Plant City said goodbye to the beloved Martin Luther King Jr. Recreation Center Tuesday morning during a special demolition ceremony.
Mayor Rick Lott said it was the first time commissioners had ever come together to pay homage to a building. Every commissioner showed up to take part.
Few locations held the heart of the community like the MLK recreation center and while many reminisced about the happy times held within its walls, they also looked forward to the new state-of-the-art facility that will soon be in its place.
“This is a place where memories happened for all of us,” Commissioner Mary Mathis said. “It’s a bittersweet moment.”
Mathis shared stories of being dropped off at the front door as she hurried inside to attend dances at the center, dancing the night away with friends under the close supervision of its chaperones.
The center has always been a staple in the community for local youth. La’Tosha Lewis worked at the center for six years from 2004 to 2010 and said the MLK center always acted as a safe haven for kids throughout the community.
“We had so many different programs here,” Lewis said. “It gave them a place to go before and after school, during the summer, it kind of helped them stay off the street. We had our after school programs, computer lab and ceramics. We had so many activities here to keep our kids active and engaged and that’s so meaningful. It was a safe and happy place for them to come and be OK.”
She said the community center was used for a variety of purposes over the years. Weddings, community meetings, fashion shows, games, parties, baby showers, anything the community needed to host, they came to MLK to do it. While it is definitely sad to see the old building go, she said it is well past due for an upgrade.
As an excavator tore into the corner of the building Tuesday morning the gathered crowd let out a round of applause. During the ceremony bricks from the center were preserved for the community members to take home so they would always have a piece of the historic venue. Lewis is planning to keep hers on her trophy shelf at home.
Edith Best, 56, has been going to the center since she was in junior high school. She is placing her brick for all to see in her living room. She said the center was “the gathering place for young ones” and continued to act as a watering ground for all age groups.
“This was a meeting place, it was part of the community,” Best said. “If it’s going to look like what they say it will, I would love to see that. I would also like to see someone from within the community that knows all that has gone on here, the history here to have the opportunity to represent it.”
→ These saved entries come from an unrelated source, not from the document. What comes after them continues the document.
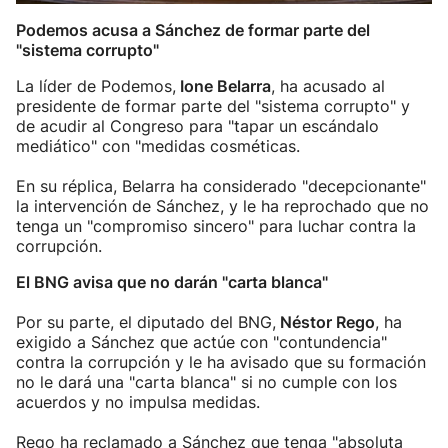
Podemos acusa a Sánchez de formar parte del
"sistema corrupto"
La líder de Podemos,
Ione Belarra
, ha acusado al
presidente de formar parte del "sistema corrupto" y
de acudir al Congreso para "tapar un escándalo
mediático" con "medidas cosméticas.
En su réplica, Belarra ha considerado "decepcionante"
la intervención de Sánchez, y le ha reprochado que no
tenga un "compromiso sincero" para luchar contra la
corrupción.
El BNG avisa que no darán "carta blanca"
Por su parte, el diputado del BNG,
Néstor Rego
, ha
exigido a Sánchez que actúe con "contundencia"
contra la corrupción y le ha avisado que su formación
no le dará una "carta blanca" si no cumple con los
acuerdos y no impulsa medidas.
Rego ha reclamado a Sánchez que tenga "absoluta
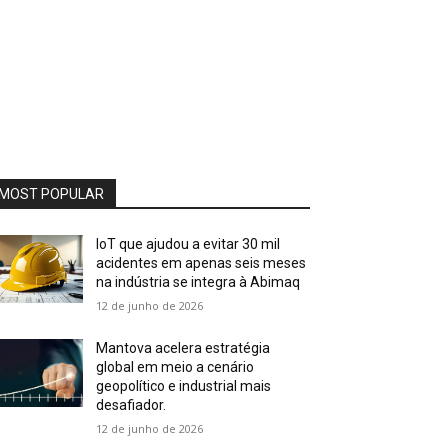
MOST POPULAR
IoT que ajudou a evitar 30 mil
acidentes em apenas seis meses
na indústria se integra à Abimaq
12 de junho de 2026
Mantova acelera estratégia
global em meio a cenário
geopolítico e industrial mais
desafiador.
12 de junho de 2026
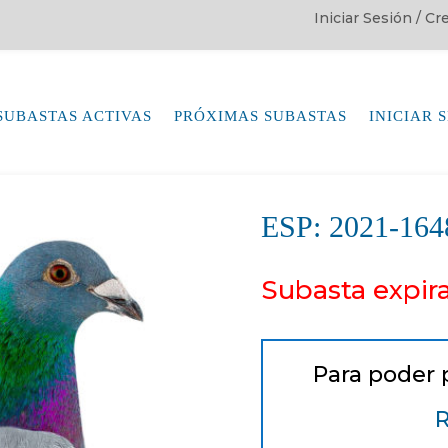
Iniciar Sesión / C
SUBASTAS ACTIVAS
PRÓXIMAS SUBASTAS
INICIAR 
ESP: 2021-1
Subasta expir
Para poder 
R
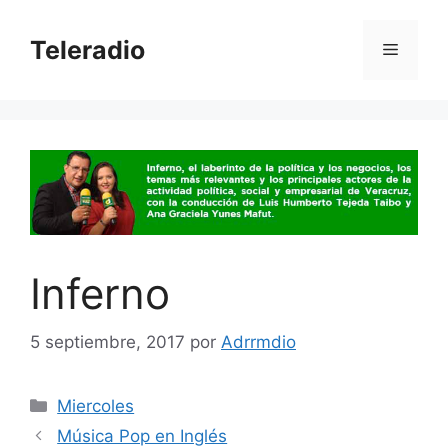
Saltar
al
Teleradio
Menú
contenido
Inferno
5 septiembre, 2017
por
Adrrmdio
Categorías
Miercoles
Navegación
Música Pop en Inglés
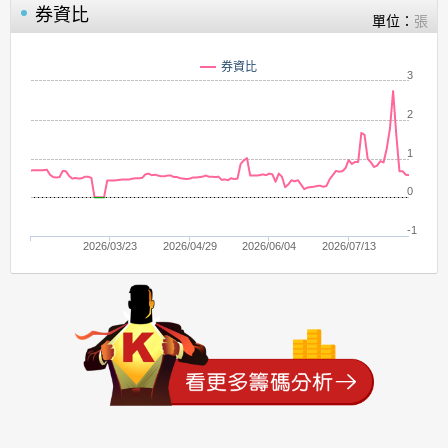
券資比
單位：
張
券資比
3
2
1
0
-1
2026/03/23
2026/04/29
2026/06/04
2026/07/13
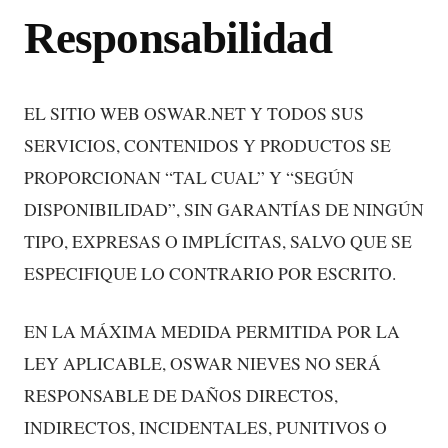
Responsabilidad
EL SITIO WEB OSWAR.NET Y TODOS SUS
SERVICIOS, CONTENIDOS Y PRODUCTOS SE
PROPORCIONAN “TAL CUAL” Y “SEGÚN
DISPONIBILIDAD”, SIN GARANTÍAS DE NINGÚN
TIPO, EXPRESAS O IMPLÍCITAS, SALVO QUE SE
ESPECIFIQUE LO CONTRARIO POR ESCRITO.
EN LA MÁXIMA MEDIDA PERMITIDA POR LA
LEY APLICABLE, OSWAR NIEVES NO SERÁ
RESPONSABLE DE DAÑOS DIRECTOS,
INDIRECTOS, INCIDENTALES, PUNITIVOS O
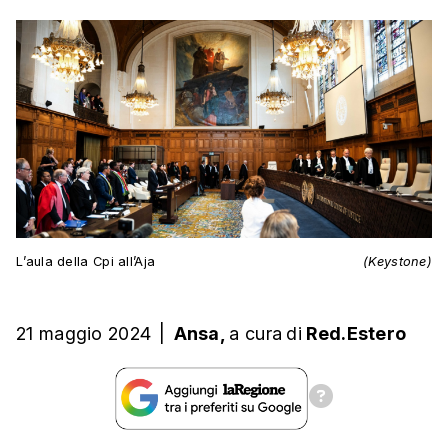
L’aula della Cpi all’Aja
(Keystone)
21 maggio 2024
|
Ansa,
a cura
di
Red.Estero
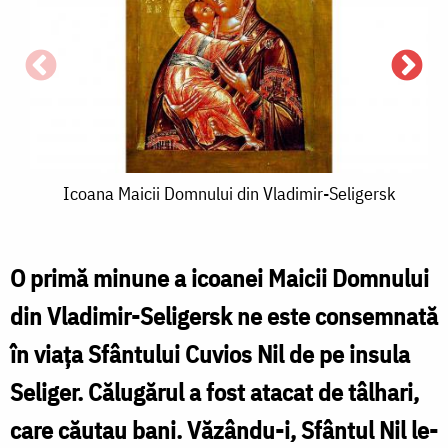
Icoana
Icoana Maicii Domnului din Vladimir-Seligersk
Maicii
Domnului
O primă minune a icoanei Maicii Domnului
din
din Vladimir-Seligersk ne este consemnată
S
Vladimir-
în viața Sfântului Cuvios Nil de pe insula
Seligersk
Seliger. Călugărul a fost atacat de tâlhari,
N
S
care căutau bani. Văzându-i, Sfântul Nil le-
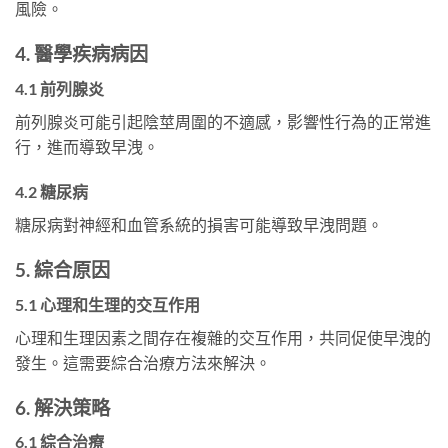
風險。
4. 醫學疾病病因
4.1 前列腺炎
前列腺炎可能引起陰莖周圍的不適感，影響性行為的正常進
行，進而導致早洩。
4.2 糖尿病
糖尿病對神經和血管系統的損害可能導致早洩問題。
5. 綜合原因
5.1 心理和生理的交互作用
心理和生理因素之間存在複雜的交互作用，共同促使早洩的
發生。這需要綜合治療方法來解決。
6. 解決策略
6.1 綜合治療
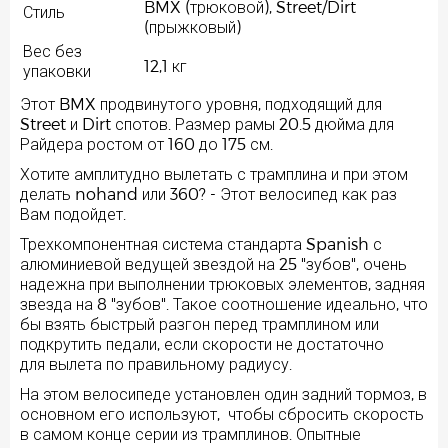
BMX (трюковой), Street/Dirt
Стиль
(прыжковый)
Вес без
12,1 кг
упаковки
Этот BMX продвинутого уровня, подходящий для
Street и Dirt спотов. Размер рамы 20.5 дюйма для
Райдера ростом от 160 до 175 см.
Хотите амплитудно вылетать с трамплина и при этом
делать nohand или 360? - Этот велосипед как раз
Вам подойдет.
Трехкомпонентная система стандарта Spanish с
алюминиевой ведущей звездой на 25 "зубов", очень
надежна при выполнении трюковых элементов, задняя
звезда на 8 "зубов". Такое соотношение идеально, что
бы взять быстрый разгон перед трамплином или
подкрутить педали, если скорости не достаточно
для вылета по правильному радиусу.
На этом велосипеде установлен один задний тормоз, в
основном его используют, чтобы сбросить скорость
в самом конце серии из трамплинов. Опытные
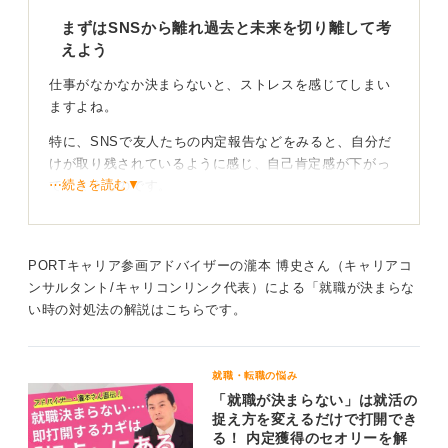
まずはSNSから離れ過去と未来を切り離して考
えよう
仕事がなかなか決まらないと、ストレスを感じてしまい
ますよね。
特に、SNSで友人たちの内定報告などをみると、自分だ
けが取り残されているように感じ、自己肯定感が下がっ
⋯続きを読む▼
てしまうものです。
そうした情報は見てもつらくなるだけなので、まずは意
識的にSNSから距離を置くことをおすすめします。
PORTキャリア参画アドバイザーの瀧本 博史さん（キャリアコ
そして、「決まらなかったのは、あくまでこれまでの話
ンサルタント/キャリコンリンク代表）による「就職が決まらな
だ」と考えることが大切です。これまでの不採用は、あ
い時の対処法の解説はこちらです。
なたの全人格が否定されたわけではなく、単にその企業
とのご縁がなかっただけです。
就職・転職の悩み
今までご縁がなかったという事実はありますが、明日以
「就職が決まらない」は就活の
降もそうだとは限りません。未来のことは誰にもわかり
捉え方を変えるだけで打開でき
ません。
る！ 内定獲得のセオリーを解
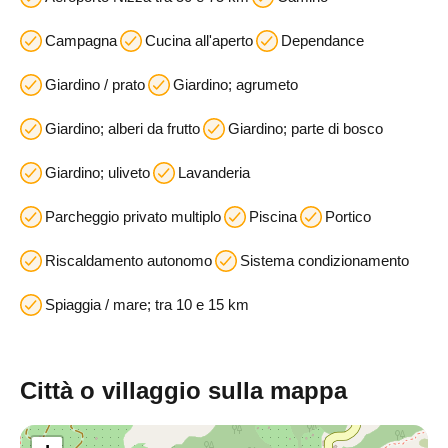
Campagna
Cucina all'aperto
Dependance
Giardino / prato
Giardino; agrumeto
Giardino; alberi da frutto
Giardino; parte di bosco
Giardino; uliveto
Lavanderia
Parcheggio privato multiplo
Piscina
Portico
Riscaldamento autonomo
Sistema condizionamento
Spiaggia / mare; tra 10 e 15 km
Città o villaggio sulla mappa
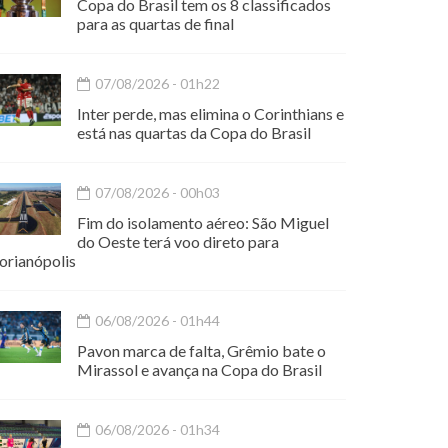
Copa do Brasil tem os 8 classificados
para as quartas de final
07/08/2026 - 01h22
Inter perde, mas elimina o Corinthians e
está nas quartas da Copa do Brasil
07/08/2026 - 00h03
Fim do isolamento aéreo: São Miguel
do Oeste terá voo direto para
orianópolis
06/08/2026 - 01h44
Pavon marca de falta, Grêmio bate o
Mirassol e avança na Copa do Brasil
06/08/2026 - 01h34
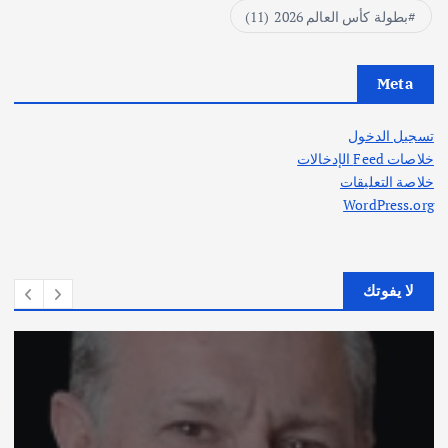
بطولة كأس العالم 2026
(11)
Meta
تسجيل الدخول
خلاصات Feed الإدخالات
خلاصة التعليقات
WordPress.org
لا يفوتك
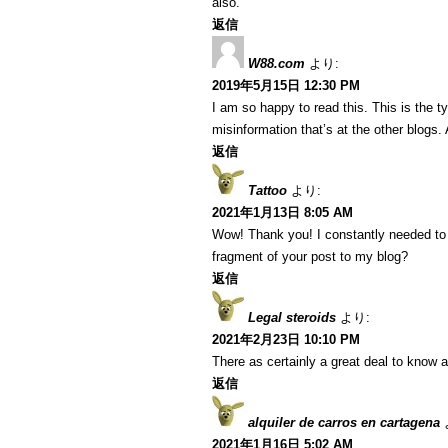
also.
返信
W88.com
より:
2019年5月15日 12:30 PM
I am so happy to read this. This is the 
misinformation that’s at the other blogs.
返信
Tattoo
より:
2021年1月13日 8:05 AM
Wow! Thank you! I constantly needed to w
fragment of your post to my blog?
返信
Legal steroids
より:
2021年2月23日 10:10 PM
There as certainly a great deal to know a
返信
alquiler de carros en cartagena
2021年1月16日 5:02 AM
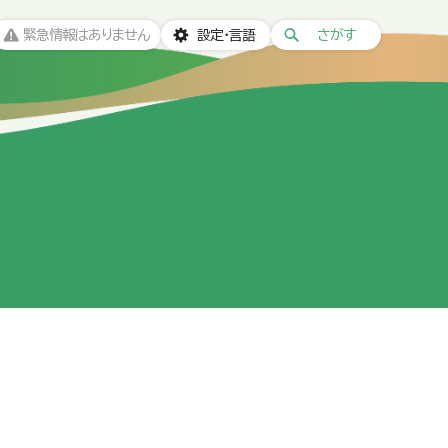
緊急情報はありません
設定・言語
さがす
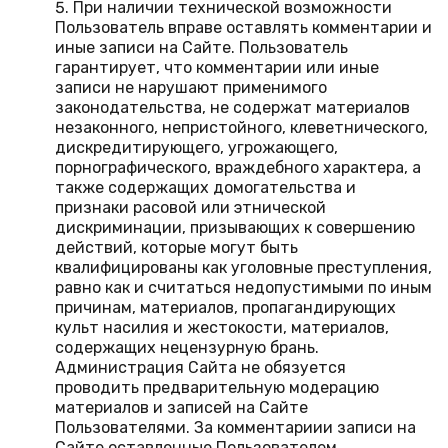
При наличии технической возможности
Пользователь вправе оставлять комментарии и
иные записи на Сайте. Пользователь
гарантирует, что комментарии или иные
записи не нарушают применимого
законодательства, не содержат материалов
незаконного, непристойного, клеветнического,
дискредитирующего, угрожающего,
порнографического, враждебного характера, а
также содержащих домогательства и
признаки расовой или этнической
дискриминации, призывающих к совершению
действий, которые могут быть
квалифицированы как уголовные преступления,
равно как и считаться недопустимыми по иным
причинам, материалов, пропагандирующих
культ насилия и жестокости, материалов,
содержащих нецензурную брань.
Администрация Сайта не обязуется
проводить предварительную модерацию
материалов и записей на Сайте
Пользователями. За комментариии записи на
Сайте оставленные Пользователем,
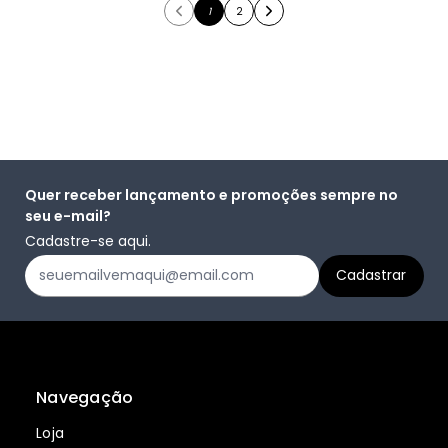
1
2
Quer receber lançamento e promoções sempre no
seu e-mail?
Cadastre-se aqui.
Navegação
Loja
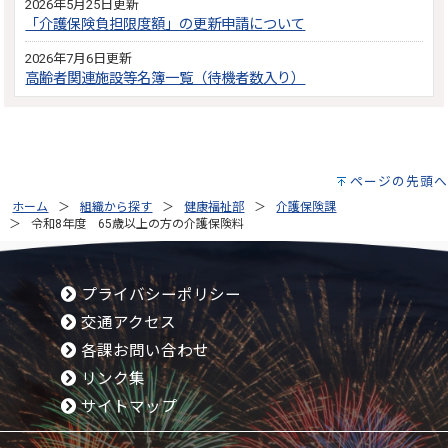
2026年5月25日更新
「介護保険負担限度額」の更新申請について
2026年7月6日更新
高齢者関連施設等名簿一覧（待機者数入り）
ページの先頭へ
ホーム
組織から探す
健康福祉部
介護保険課
令和8年度 65歳以上の方の介護保険料
プライバシーポリシー
交通アクセス
各課お問い合わせ
リンク集
サイトマップ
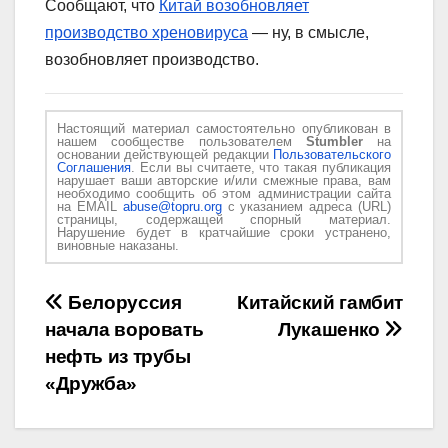
Сообщают, что
Китай возобновляет
производство хреновируса
— ну, в смысле,
возобновляет производство.
Настоящий материал самостоятельно опубликован в
нашем сообществе пользователем
Stumbler
на
основании действующей редакции
Пользовательского
Соглашения
. Если вы считаете, что такая публикация
нарушает ваши авторские и/или смежные права, вам
необходимо сообщить об этом администрации сайта
на EMAIL
abuse@topru.org
с указанием адреса (URL)
страницы, содержащей спорный материал.
Нарушение будет в кратчайшие сроки устранено,
виновные наказаны.
Навигация
Белоруссия
Китайский гамбит
начала воровать
Лукашенко
по
нефть из трубы
записям
«Дружба»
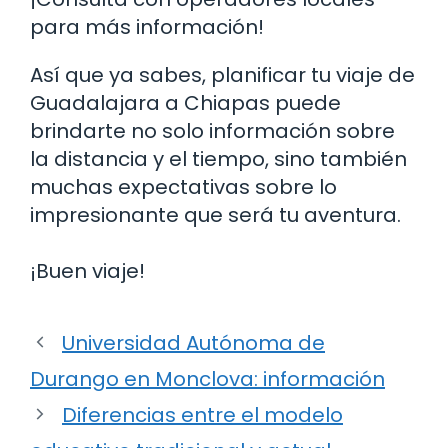
para más información!
Así que ya sabes, planificar tu viaje de
Guadalajara a Chiapas puede
brindarte no solo información sobre
la distancia y el tiempo, sino también
muchas expectativas sobre lo
impresionante que será tu aventura.
¡Buen viaje!
Universidad Autónoma de
Durango en Monclova: información
Diferencias entre el modelo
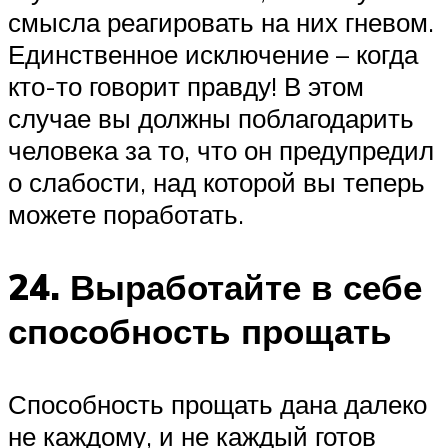
смысла реагировать на них гневом.
Единственное исключение – когда
кто-то говорит правду! В этом
случае вы должны поблагодарить
человека за то, что он предупредил
о слабости, над которой вы теперь
можете поработать.
24. Выработайте в себе
способность прощать
Способность прощать дана далеко
не каждому, и не каждый готов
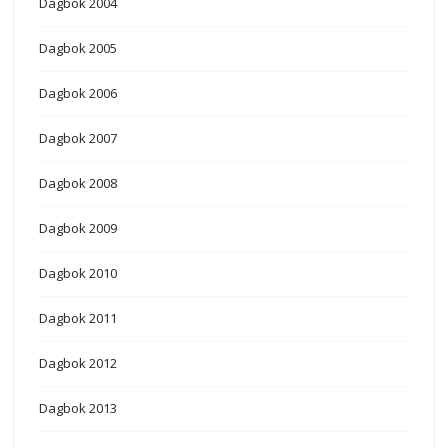
Dagbok 2004
Dagbok 2005
Dagbok 2006
Dagbok 2007
Dagbok 2008
Dagbok 2009
Dagbok 2010
Dagbok 2011
Dagbok 2012
Dagbok 2013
Pastor Calvin “Pee Wee” Callins Sr. of Greater New Hope Anointed Ministries said without the MLK Rec Center he never would have learned to swim. He’s been coming to the venue his entire life and said it was a home for “ so many of us” during the summer. “I’m going to put this brick in the church so when young people ask about this, I will tell them how this brick meant so much in my life, how it made me into the man I am today,” Callins said.
The new facility will be nearly 30,000 square feet and the conceptual design shows a proposed gymnasium with two full courts and four cross courts.
The ribbon cutting for the new facility was originally scheduled for July 2019.
“Our city has a motto that is ‘Preserving the past, embracing the future," City Manager Bill McDaniel said. “I’d say you could look behind us and see that we’ve preserved this past about as well as we can. The building may be going, but I think what we can say in honoring that part of the motto is while we move forward we embrace the history, we embrace the importance of what this center has meant throughout our city. And we’re embracing the future by building a facility that is unlike any other in the city inventory of assets.”